Un taxista que ofrece servicio a un costado de la plaza recuerda que hace cinco años el pueblo de Iguala era un lugar tranquilo. “La gente estaba en la calle a las tres de la mañana, las familias paseaban frente a la iglesia a las once de la noche, pero llegaron los malandros”, dice para referirse a los narcotraficantes del cartel local, Guerreros Unidos. “Tenía compañeros que subían como pasajero a un integrante de una banda. Entonces llegaban sus rivales y lo mataban. Y después al taxista para que no hubiese testigos”.
“¡Lo que tuvo que pasar para que voltearan a ver a Guerrero!”, se queja una joven de unos veinte años tras el robo de televisores en un centro comercial al que han acudido en auxilio unos cuarenta elementos de la policía federal. “El ambiente era muy pesado, muy tenso. La policía municipal te paraba por las noches, te preguntaban si habías tomado (bebido) aunque estuvieras subida en un taxi. Te acusaban y te pedían 3.000 pesos o la cárcel”, cuenta desahogándose.
“La cuna de la bandera nacional- como reza el lema a las puertas de la ciudad junto a un Mc Donalds y una cadena de supermercados- se ha convertido en cuna de la sangre”, gritaban los manifestantes el miércoles 22. Iguala, la tercera ciudad más poblada de Guerrero, fue también escenario de grandes episodios en la historia de México, como la consumación de la Independencia. La urbe aparece mencionada en el himno nacional y fue la primera capital del Estado. Hoy su economía está basada en la agricultura, la ganadería, y sobre todo, el comercio.
"Solo espero que la ciudadanía se levante, porque el pueblo puso al Gobierno y el pueblo lo puede quitar”
“Esta es una ciudad trabajadora, organizada, culta, religiosa, con vida propia y posibilidades, a diferencia de Chilpancingo, que es burócrata y depende del presupuesto. Aquí no, aquí la gente siempre tuvo recursos propios”, defiende el sacerdote Francisco Javier Tejeda Camacho, que oficia en la parroquia del centro de Iguala, a pocos metros de Ayuntamiento. La conversación transcurre en su despacho, en los escasos minutos que restan para la misa de siete. “Es una ciudad muy bonita, trabajadora y progresista”. Para él los problemas comenzaron con la llegada de gente foránea que nunca consiguió echar raíces en Iguala. “Hoy mismo asistíamos como espectadores molestos a esta expresión violenta de quienes están exigiendo justicia atropellando los derechos de esta ciudadanía”, dice tras la quema del consistorio.
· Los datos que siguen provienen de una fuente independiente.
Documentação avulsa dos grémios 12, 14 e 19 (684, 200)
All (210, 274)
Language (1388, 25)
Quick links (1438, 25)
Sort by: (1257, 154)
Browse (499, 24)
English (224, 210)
Tejeda Camacho asegura sin cambiar el tono sosegado de la charla que la comunidad está dolida por los acontecimientos. “Teníamos alguna sospecha de que el ambiente político se estaba descomponiendo, cada vez más tenso y nublado. Ahora frente a todo lo que ha sucedido nos sentimos defraudados por las autoridades. Esto a la puerta de la campaña electoral enrarece el ambiente político”, dice a unos meses de los comicios municipales y estatales que se celebrarán el 7 de junio. “Creo que vienen tiempos difíciles, que la campaña va a estar plagada de violencia y tenemos que prepararnos para lo que venga.”
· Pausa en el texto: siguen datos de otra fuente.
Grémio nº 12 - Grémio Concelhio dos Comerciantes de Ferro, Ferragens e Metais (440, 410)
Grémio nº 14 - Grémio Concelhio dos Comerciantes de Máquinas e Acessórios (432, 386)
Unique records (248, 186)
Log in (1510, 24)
A última hora de la tarde, sobre la plaza central, Miguel Ángel Jiménez, integrante de la UPOEG, trata de convencer a unos comerciantes de que denuncien la situación de violencia y sometimiento que han vivido desde hace tiempo. Ellos asienten, pero piden que regrese mañana, deben pensarlo. La edición vespertina del diario local La Tarde luce en los quioscos del parque, con las fotos del palacio municipal ardiendo en primera plana. Todavía huele a humo en la calle, aunque los bomberos llegaron hace horas.
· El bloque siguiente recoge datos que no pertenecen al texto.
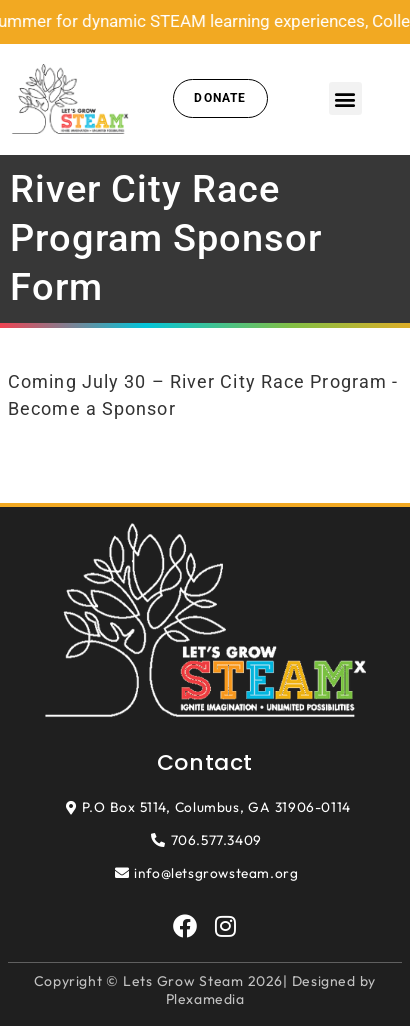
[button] (345, 98)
“La ciudadanía está asustada”, confirma Jorge, que hilvana frases como si estuviera repitiendo un discurso aprendido de memoria. “Ahora tenemos aquí a las fuerzas federales, pero nadie sabe qué pasará cuando se vayan. Antes los secuestros eran a diario, se llevaban a la gente con la ayuda de los municipales. El hallazgo de fosas clandestinas no resulta extraño para nosotros. Solo espero que la ciudadanía se levante, porque el pueblo puso al Gobierno y el pueblo lo puede quitar”. Por ahora, Iguala es una ciudad sin ley ni consistorio, que contiene la respiración pendiente del paradero de familiares, amigos, vecinos. Muchos más de 43.